I never learned the old top ropes,
I was always in steam.
Less capstan, less climbing,
more re-stowing cargo.
Which could be hard and slow
as farming- but to say
Why this is Valparaiso!
Or: I'm in Singapore and know my way about
takes a long time to get stale
.-from Book I, "The Middle Sea"
When German-Australian sailor Friedrich "Fredy" Boettcher is shanghaied aboard a German Navy battleship at the outbreak of World War I, the sight of frenzied mobs burning Armenian women to death in Turkey causes him, through moral shock, to lose his sense of touch.
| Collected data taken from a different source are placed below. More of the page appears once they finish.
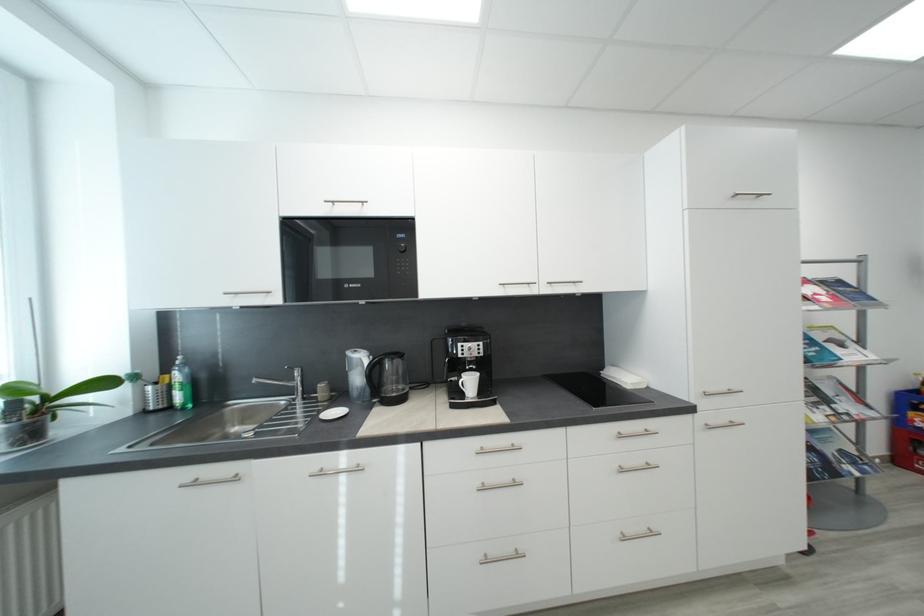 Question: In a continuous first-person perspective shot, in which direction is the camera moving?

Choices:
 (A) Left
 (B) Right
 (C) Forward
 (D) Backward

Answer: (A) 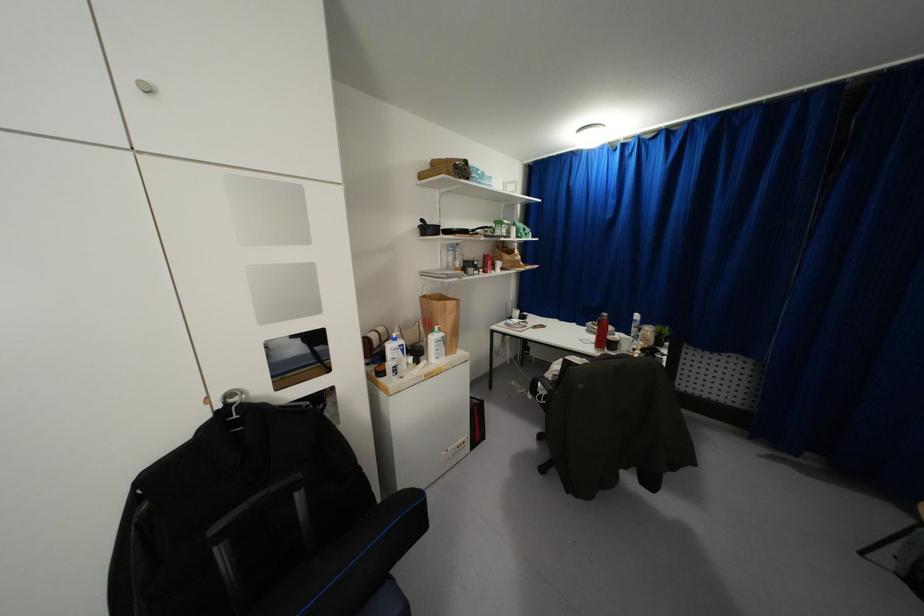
This mysterious disability, which he knows he must hide, is both protection and curse, as he orbits the high horror and low humor of a catastrophic age.Told in a blue-collar English that regains freshness by eschewing the mind-set of literary language, Fredy's picaresque life-as, perhaps, the only Nordic Superman ever-is deep-dyed in layers of irony and attains a mind-inverting resolution.
Review
"Murray's way with language and imagery is thrilling. . . . He has given his protagonist a biting plebeian voice, a vernacular that soars."--Richard Eder,
The New York Times"Working-class lyricism undiminished in two hundred and fifty-three pages. . . . You can rely on the unexpected to keep happening here, and always to be exhilarating."--Anne Stringfield, The New Yorker
"Highly charged in ideas as in language, Fredy Neptune may jump from sin to salvation and from Suez to Sydney in a single stanza, but it is no novelty act. Neither archer nor centaur, it is a novel. And a ripping good yarn."--Jonathan Levi, Los Angeles Times
"Murray's best work yet. . . . [His] strong plot, clear scenes, and memorable characters control his poem: his style serves them, not the other way around."--Steven Burt, The Village Voice
"Fredy Neptune will give pleasure to any reader who delights in this poet's genius for finding the right turn of phrase, the illuminating metaphor, the vivid rendering of sensory experience. The book also makes history palpable and believable."--Richard Tillinghast, The Washington Times
"This is a haunting, loving, fiercely democratic epic by a master poet."--Ruth Padel, The New York Times Book Review
Synopsis
Fredy Neptune is as charming as it is profound. Fredy Neptune, a young Australian with German heritage and bad luck, is conscripted into the army during the turmoil of the early part of this century. In North Africa, he contracts leprosy and is forced to dodge both doctors who want to put him in sanatoriums and army officers who want to put him in prison. All Fredy wants is to go home to his family, but fate keeps intervening. As the visible signs of his leprosy vanish, leaving him numb, Fredy discovers that his illness has mysteriously left him with superhuman strength and endurance. Fredy is repeatedly made a victim of politics -- of Communism and Nazism, of prejudices of race, religion, and nationality -- and of his own body's unwilling reactions to violence. Les Murray's crackling, immensely satisfying language makes Fredy Neptune a delightful addition to his already remarkable body of work.
About the Author
Les Murray lives in his native Bunyah, New South Wales. His books include T
he Rabbiter's Bounty: Collected Poems (FSG, 1991),
Translations from the Natural World (FSG, 1994), and
Subhuman Redneck Poems (FSG, 1997).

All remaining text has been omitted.